As a leader, one thing that I follow is that I would make it a point to actually try to meet as many people in different settings, like small groups during launch, and informally go out, talk which gives me a better understanding of each member in my team. Hence leadership skills are very important. The second is building a product and selling it. However, this will not be possible without having good HR practices and good financial discipline in place. You’re not building a company just to make money, so it has to be perfect.

Capital efficiency is one of the larger metrics that startups are looking at, especially in an ever-changing market.

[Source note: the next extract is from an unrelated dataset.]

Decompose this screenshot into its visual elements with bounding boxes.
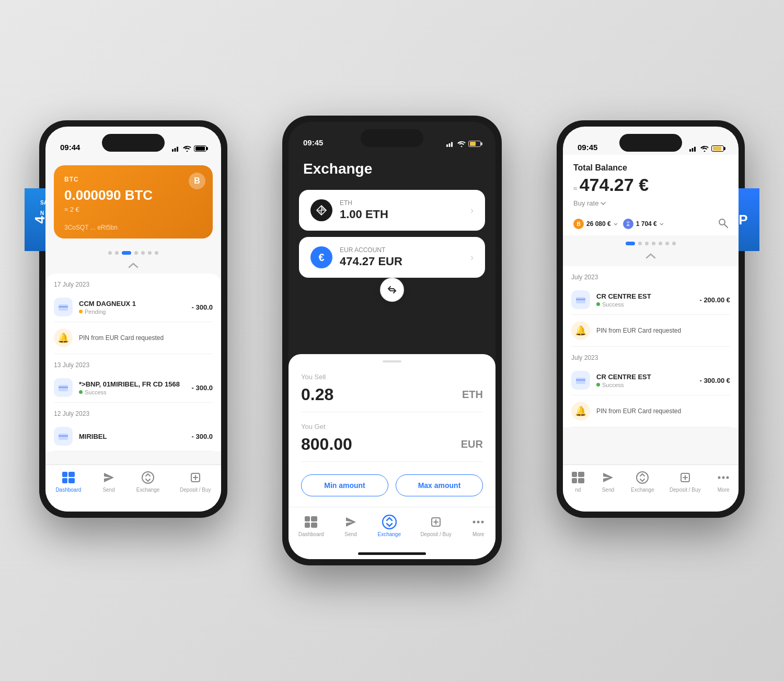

Startups are now tracking records of how the capital is being spent and how much money can be saved in various roles. Also one of the major things to remember would be to dream big but act pragmatically and that is the way you mitigate risks. Don’t take a very big step without making sure that things are in the right direction.
Also if there’s anything wrong with the decision, I ensure to mention my views and guide them but eventually, the decision remains in their hands.

Unless and until you are sure about your needs in an organization and hire accordingly it is not going to be a good place to work in.

You might have younger generations working in an organization, however, it doesn’t matter as you can still find some good talents among them that fulfill your demands. One of the main motives here is to optimize your HR practices and understand who you really need to hire. There is also technology to help you nowadays. People can interact more digitally, are much more efficient, and can provide a lot more help. And people are aware of stressful situations. Especially today there are a lot of signals. We are more aware that there are mental stress issues and family issues, and that’s all people want. They want to be able to kind of be recognized that they have issues and it’s not a bad thing.

I set my own discipline and that has just become a way of life for me.

No matter what level I am at be it CEO, CTO, or COO, I manage most of my schedules. However, being an investor it can take a few turns but eventually, I do manage most of my schedule. But yes I do take out enough time to reflect on my day and being the kind of solo person I am I need to write my thoughts down or reflect on them otherwise I become much more kind of reactive

If I had one piece of advice for entrepreneurs it would be don't give up on your dream, but when you act, act very practically and make sure you're able to communicate your value proposition very clearly and with conviction.

If you are an entrepreneur you need to follow these three things. Because if you do not have a dream or a vision and if you’re not able to communicate effectively then it’s going to be tough.

As far as aspirant investors are considered there is only one piece of advice and that is to spend some quality time with seasoned entrepreneurs or people who have done investing so that you understand why and how they’re approaching it.